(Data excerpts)
- Opening Delimiter -
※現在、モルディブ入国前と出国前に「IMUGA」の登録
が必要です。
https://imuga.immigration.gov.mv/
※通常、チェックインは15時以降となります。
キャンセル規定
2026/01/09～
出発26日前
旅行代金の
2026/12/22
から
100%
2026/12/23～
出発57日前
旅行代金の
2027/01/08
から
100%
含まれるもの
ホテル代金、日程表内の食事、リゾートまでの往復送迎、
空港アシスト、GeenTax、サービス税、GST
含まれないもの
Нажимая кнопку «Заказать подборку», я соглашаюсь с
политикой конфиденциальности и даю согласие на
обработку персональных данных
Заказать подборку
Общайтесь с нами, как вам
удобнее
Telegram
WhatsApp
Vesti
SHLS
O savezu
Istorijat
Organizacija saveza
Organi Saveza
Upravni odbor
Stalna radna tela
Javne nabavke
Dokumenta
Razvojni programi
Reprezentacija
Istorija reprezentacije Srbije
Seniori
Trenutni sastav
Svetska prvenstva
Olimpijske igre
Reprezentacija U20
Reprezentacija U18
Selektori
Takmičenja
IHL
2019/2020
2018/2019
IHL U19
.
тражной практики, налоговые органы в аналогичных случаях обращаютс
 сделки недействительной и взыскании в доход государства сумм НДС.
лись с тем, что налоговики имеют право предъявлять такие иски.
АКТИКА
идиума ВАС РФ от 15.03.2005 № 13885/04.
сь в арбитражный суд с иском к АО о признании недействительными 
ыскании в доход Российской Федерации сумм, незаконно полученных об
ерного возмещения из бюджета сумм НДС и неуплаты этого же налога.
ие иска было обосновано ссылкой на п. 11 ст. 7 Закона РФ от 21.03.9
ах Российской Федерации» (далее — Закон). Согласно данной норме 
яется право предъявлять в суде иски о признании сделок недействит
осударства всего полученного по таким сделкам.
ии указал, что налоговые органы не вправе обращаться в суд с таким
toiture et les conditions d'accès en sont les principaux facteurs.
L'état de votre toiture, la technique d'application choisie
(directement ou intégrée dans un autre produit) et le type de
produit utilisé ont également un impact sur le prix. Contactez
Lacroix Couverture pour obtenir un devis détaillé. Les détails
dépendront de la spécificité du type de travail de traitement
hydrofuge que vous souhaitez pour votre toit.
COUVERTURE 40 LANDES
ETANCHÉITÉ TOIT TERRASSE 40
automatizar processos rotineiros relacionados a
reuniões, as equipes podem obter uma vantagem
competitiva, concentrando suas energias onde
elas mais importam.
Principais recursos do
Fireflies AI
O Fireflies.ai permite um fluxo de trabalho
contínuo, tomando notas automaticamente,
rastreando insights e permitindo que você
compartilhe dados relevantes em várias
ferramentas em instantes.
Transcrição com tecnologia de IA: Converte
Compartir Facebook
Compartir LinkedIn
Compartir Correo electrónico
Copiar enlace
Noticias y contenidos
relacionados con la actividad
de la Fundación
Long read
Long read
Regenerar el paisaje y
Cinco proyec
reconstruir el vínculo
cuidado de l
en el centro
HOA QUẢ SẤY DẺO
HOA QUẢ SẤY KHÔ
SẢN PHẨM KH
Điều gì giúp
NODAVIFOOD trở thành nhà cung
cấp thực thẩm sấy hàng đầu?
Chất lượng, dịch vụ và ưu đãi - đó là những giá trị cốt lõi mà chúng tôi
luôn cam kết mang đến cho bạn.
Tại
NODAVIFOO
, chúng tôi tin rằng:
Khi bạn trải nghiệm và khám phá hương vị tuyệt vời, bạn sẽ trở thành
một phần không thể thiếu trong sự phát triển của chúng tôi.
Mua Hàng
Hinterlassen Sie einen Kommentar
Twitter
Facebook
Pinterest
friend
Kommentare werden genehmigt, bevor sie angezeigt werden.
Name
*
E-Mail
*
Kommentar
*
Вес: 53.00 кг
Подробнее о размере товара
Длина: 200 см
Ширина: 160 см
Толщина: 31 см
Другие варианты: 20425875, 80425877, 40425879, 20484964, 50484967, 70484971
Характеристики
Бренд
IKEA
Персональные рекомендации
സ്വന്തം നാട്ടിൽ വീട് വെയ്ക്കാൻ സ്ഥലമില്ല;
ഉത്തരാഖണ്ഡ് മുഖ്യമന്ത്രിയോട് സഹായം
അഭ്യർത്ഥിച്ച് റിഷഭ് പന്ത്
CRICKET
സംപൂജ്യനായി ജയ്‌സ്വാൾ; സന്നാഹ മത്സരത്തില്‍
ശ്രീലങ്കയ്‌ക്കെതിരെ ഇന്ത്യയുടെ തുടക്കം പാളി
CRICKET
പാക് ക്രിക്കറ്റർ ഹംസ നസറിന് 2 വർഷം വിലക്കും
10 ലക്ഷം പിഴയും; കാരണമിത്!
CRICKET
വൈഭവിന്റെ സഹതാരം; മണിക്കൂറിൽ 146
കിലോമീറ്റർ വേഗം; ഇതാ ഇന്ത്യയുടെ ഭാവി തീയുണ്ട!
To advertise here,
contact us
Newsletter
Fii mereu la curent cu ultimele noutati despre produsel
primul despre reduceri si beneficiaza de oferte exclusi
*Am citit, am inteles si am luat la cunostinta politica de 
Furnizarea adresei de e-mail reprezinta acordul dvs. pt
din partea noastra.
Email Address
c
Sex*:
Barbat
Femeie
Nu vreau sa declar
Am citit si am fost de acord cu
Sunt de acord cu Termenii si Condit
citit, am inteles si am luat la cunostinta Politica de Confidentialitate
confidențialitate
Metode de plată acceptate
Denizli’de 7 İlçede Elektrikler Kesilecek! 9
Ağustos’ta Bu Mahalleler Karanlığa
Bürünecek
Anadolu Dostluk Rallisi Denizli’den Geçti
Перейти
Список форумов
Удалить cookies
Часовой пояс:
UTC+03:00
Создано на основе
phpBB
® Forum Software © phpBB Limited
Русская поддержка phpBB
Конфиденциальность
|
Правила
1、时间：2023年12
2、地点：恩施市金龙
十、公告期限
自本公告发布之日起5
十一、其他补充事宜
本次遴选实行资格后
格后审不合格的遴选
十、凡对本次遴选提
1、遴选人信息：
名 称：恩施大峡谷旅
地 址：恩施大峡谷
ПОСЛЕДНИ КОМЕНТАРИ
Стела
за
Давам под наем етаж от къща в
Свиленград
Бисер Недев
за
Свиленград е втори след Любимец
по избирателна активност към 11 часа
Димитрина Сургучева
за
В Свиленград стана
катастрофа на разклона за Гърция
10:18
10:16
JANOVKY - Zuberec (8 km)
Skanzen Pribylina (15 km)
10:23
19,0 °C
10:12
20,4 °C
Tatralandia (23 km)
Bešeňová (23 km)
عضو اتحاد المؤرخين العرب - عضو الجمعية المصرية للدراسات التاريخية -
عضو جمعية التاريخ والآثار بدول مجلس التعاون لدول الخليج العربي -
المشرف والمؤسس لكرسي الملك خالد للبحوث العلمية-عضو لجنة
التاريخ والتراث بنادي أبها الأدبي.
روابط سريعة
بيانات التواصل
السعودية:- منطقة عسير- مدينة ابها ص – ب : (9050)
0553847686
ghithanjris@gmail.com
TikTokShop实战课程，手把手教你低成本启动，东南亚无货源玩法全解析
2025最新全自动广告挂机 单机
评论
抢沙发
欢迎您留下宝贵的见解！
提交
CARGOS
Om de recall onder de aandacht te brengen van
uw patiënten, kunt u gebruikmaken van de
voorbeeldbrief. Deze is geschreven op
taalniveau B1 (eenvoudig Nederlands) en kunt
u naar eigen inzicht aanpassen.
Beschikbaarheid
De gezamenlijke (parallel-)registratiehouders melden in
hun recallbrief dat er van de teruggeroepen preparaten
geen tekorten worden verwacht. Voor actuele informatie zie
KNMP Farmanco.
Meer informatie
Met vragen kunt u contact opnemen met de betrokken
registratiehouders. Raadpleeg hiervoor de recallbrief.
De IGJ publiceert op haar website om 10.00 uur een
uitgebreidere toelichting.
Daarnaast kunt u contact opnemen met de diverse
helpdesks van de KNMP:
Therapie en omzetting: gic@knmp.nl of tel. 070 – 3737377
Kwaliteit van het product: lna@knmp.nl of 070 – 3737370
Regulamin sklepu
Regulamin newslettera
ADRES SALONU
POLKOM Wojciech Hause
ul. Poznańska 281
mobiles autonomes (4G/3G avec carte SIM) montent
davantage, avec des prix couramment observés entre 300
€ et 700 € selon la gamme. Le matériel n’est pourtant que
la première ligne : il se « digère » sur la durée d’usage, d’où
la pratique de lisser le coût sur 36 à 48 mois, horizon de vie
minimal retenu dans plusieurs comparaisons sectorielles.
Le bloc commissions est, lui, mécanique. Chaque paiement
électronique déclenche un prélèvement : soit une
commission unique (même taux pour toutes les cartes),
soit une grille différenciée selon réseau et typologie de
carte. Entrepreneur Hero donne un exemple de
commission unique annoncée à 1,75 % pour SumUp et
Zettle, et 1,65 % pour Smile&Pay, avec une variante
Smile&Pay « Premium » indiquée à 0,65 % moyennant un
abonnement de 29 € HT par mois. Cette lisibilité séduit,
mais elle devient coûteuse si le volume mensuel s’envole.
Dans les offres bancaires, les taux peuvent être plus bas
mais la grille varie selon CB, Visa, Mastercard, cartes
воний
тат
- Closing Delimiter -
__What the task requires__:
The word "Compartir": say how many lines of the records hold it, and give nothing but the number.

__Solved exercise__:
3